China Visa Program
We offer an exciting opportunity for foreigners who have a keen interest in exploring Chinese ceramic culture, traveling throughout China, or immersing themselves in the study of the Chinese language and arts. Our comprehensive programs provide a range of subjects to choose from, including Chinese language, calligraphy, ceramic pottery, painting, martial arts, and freelancing arts. You can enjoy these courses in Jingdezhen or other cities across China. The typical duration of the program ranges from 3 to 6 months. By enrolling in our program, students gain the advantage of being eligible to apply for an X2 visa, which grants legal permission to stay and study in China. We provide all the necessary documents for both student visas and travel visas, streamlining the application process for our participants.

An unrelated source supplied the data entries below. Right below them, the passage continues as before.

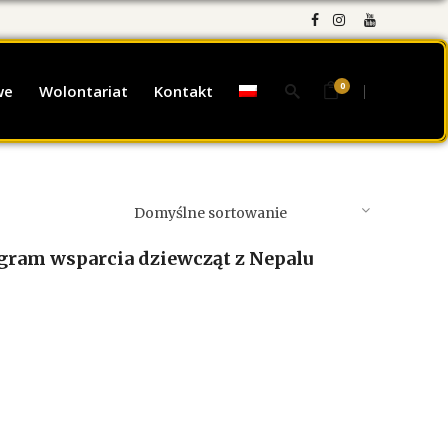
0
we
Wolontariat
Kontakt
Domyślne sortowanie
gram wsparcia dziewcząt z Nepalu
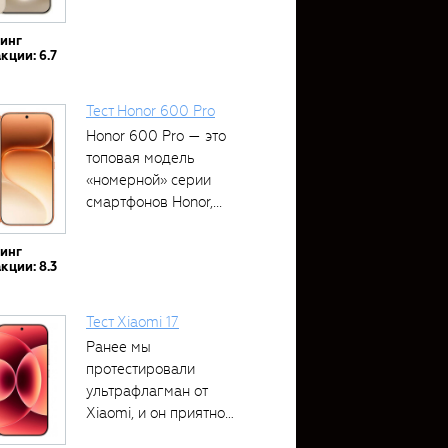
тинг
кции: 6.7
Тест Honor 600 Pro
Honor 600 Pro — это
топовая модель
«номерной» серии
смартфонов Honor,...
тинг
кции: 8.3
Тест Xiaomi 17
Ранее мы
протестировали
ультрафлагман от
Xiaomi, и он приятно
удивил своими...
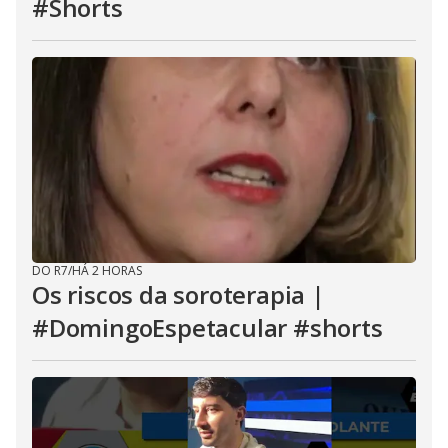
#Shorts
DO R7
/
HÁ 2 HORAS
Os riscos da soroterapia |
#DomingoEspetacular #shorts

China Visa- 3 Main Categories
X1 Visa is intended for long-term study programs lasting over 180 days. To apply for an X1 visa, students usually need to submit their passport, admission notice, visa application form (JW202/201), physical examination report (required in some countries), and photos to the local Chinese embassy or consulate. It's important to note that the X1 visa is typically valid for only 30 days, so students must apply for a residence permit within 30 days of entering China.
X2 Visa is suitable for short-term study programs lasting less than 180 days. The validity of an X2 visa can range from 30 to 180 days. Generally, students can apply for an X2 visa by submitting their passport, admission notice, visa application form (JW202/201, required in some countries), physical examination report (required in some countries), and photos to the local Chinese embassy or consulate.
L Visa for Travel
L Visa for Travel Purposes: The L visa is primarily for travelers and allows a stay of up to 30 days. If you plan to travel in China for a period of 30 days or less, you may apply for an L visa. However, if your travel duration exceeds 30 days, you will need to apply for an X1 or X2 visa. "L visa, which represents the Chinese characters '旅游' (lu you) meaning 'travel,' is named after the letter 'L' as the initial of the phrase."